Ideally what I want is:

1) No monthly charges
2) Low or no once off setup cost
3) Transaction fees on the order of about 0.50c + 5-6% per transaction
4) More or less complete integration into the website

Is that at all realistic? 

Merchant accounts only really seem suited to much higher volume sellers. Setup costs are quite high, as are ongoing monthly charges. Protx, for example, seem pretty good - but at 20 pounds a month they're best suited to larger entities than myself.

CCnow seems to have a fairly good service, but it's more than I'd like to spend - for international customers it's $12/month and 11% per transaction. I also don't like how their cart system is completely separate to the originating website.
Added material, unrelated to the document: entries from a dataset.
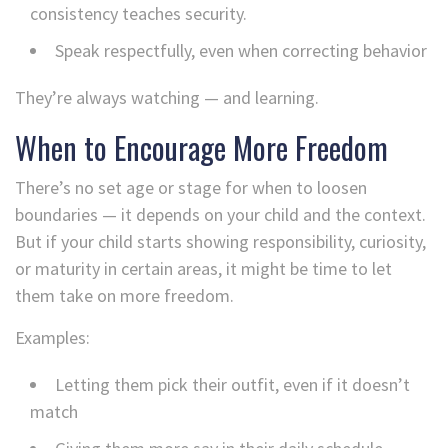
consistency teaches security.
Speak respectfully, even when correcting behavior
They’re always watching — and learning.
When to Encourage More Freedom
There’s no set age or stage for when to loosen
boundaries — it depends on your child and the context.
But if your child starts showing responsibility, curiosity,
or maturity in certain areas, it might be time to let
them take on more freedom.
Examples:
Letting them pick their outfit, even if it doesn’t
match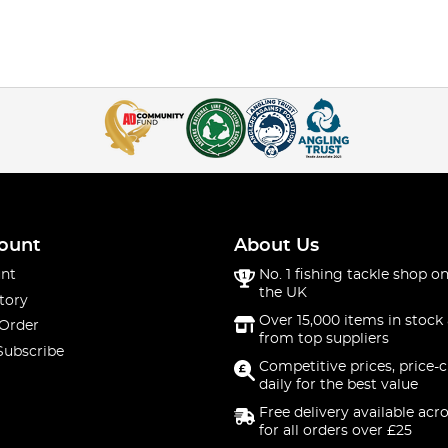
ount
About Us
nt
No. 1 fishing tackle shop on
the UK
tory
Over 15,000 items in stock 
 Order
from top suppliers
Subscribe
Competitive prices, price-
daily for the best value
Free delivery available acr
for all orders over £25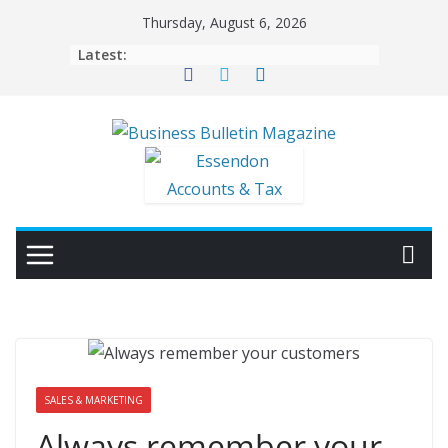
Thursday, August 6, 2026
Latest:
SALES & MARKETING
Always remember your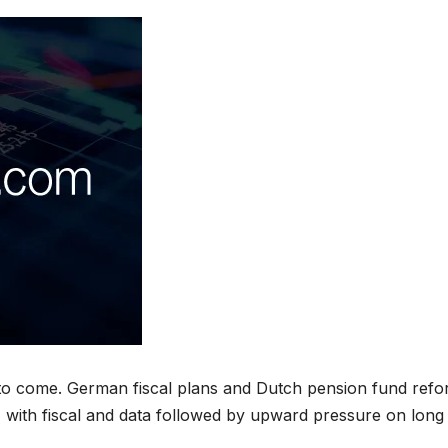
e to come. German fiscal plans and Dutch pension fund ref
e, with fiscal and data followed by upward pressure on long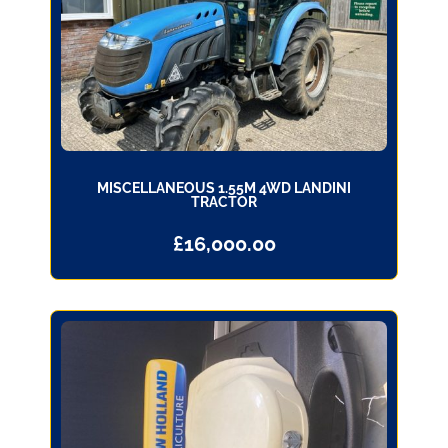
MISCELLANEOUS 1.55M 4WD LANDINI
TRACTOR
£
16,000.00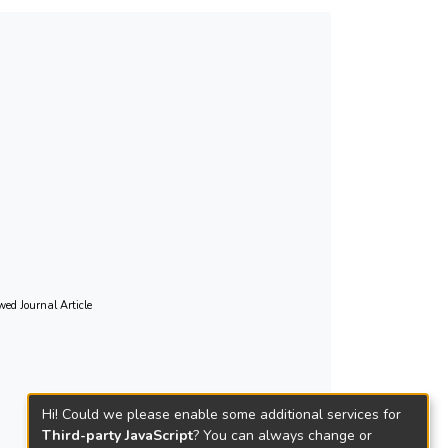
wed Journal Article
Hi! Could we please enable some additional services for
Third-party JavaScript
? You can always change or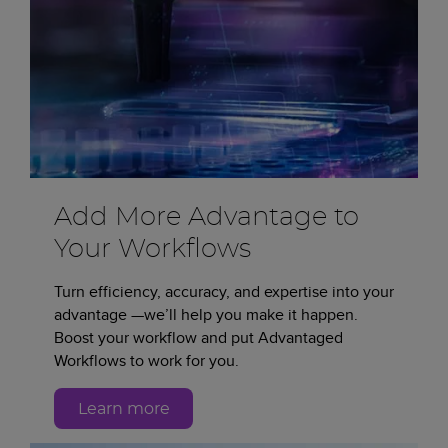
Add More Advantage to
Your Workflows
Turn efficiency, accuracy, and expertise into your
advantage —we’ll help you make it happen.
Boost your workflow and put Advantaged
Workflows to work for you.
Learn more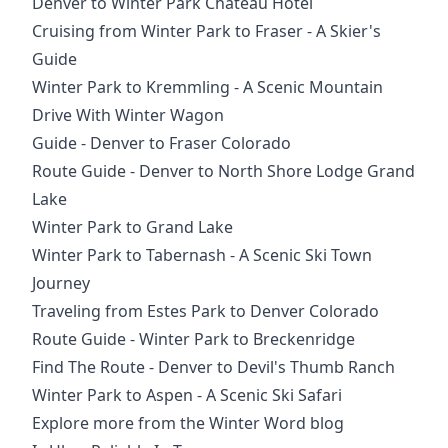
Denver to Winter Park Chateau Hotel
Cruising from Winter Park to Fraser - A Skier's
Guide
Winter Park to Kremmling - A Scenic Mountain
Drive With Winter Wagon
Guide - Denver to Fraser Colorado
Route Guide - Denver to North Shore Lodge Grand
Lake
Winter Park to Grand Lake
Winter Park to Tabernash - A Scenic Ski Town
Journey
Traveling from Estes Park to Denver Colorado
Route Guide - Winter Park to Breckenridge
Find The Route - Denver to Devil's Thumb Ranch
Winter Park to Aspen - A Scenic Ski Safari
Explore more from the Winter Word blog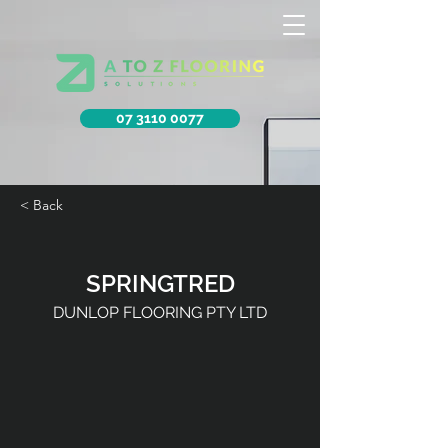
07 3110 0077
< Back
SPRINGTRED
DUNLOP FLOORING PTY LTD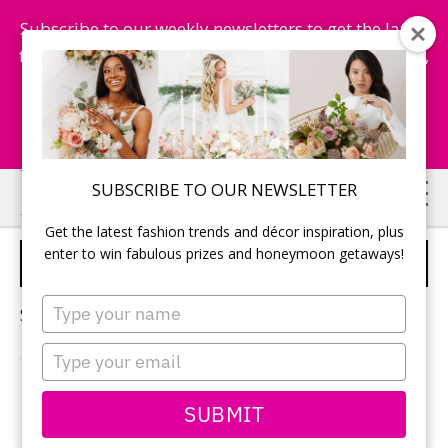
Subscribe to our weekly newsletters to get the latest
fashion trends, chance to win honeymoon getaways,
and more...
Subscribe Now!
Skip
Skip
SUBSCRIBE TO OUR NEWSLETTER
to
to
Get the latest fashion trends and décor inspiration, plus
main
primary
enter to win fabulous prizes and honeymoon getaways!
DRESSES
content
sidebar
Type
Sorry, no content matched your criteria.
your
name
Type
your
email
PRIMARY
SUBMIT
Search
this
PayPal's (apparently new) "Website Payments Pro" is only available in the US, plus it has a $20/month fee.

The only option that I'm aware of that's left is PayPal's regular cart that we're familiar with.

I already have a premium account with them, so I'm not disadvantaging myself by upgrading (I've already done that ). They don't have monthly fees, etc. and their transaction fees are below what I'm willing to pay. They accept payment in AUD, and I can transfer funds from PayPal to my bank account. All good so far. The reason I'm not seeing it as a complete solution as such (yet) is that their cart system is, as far as I'm aware, incredibly poor.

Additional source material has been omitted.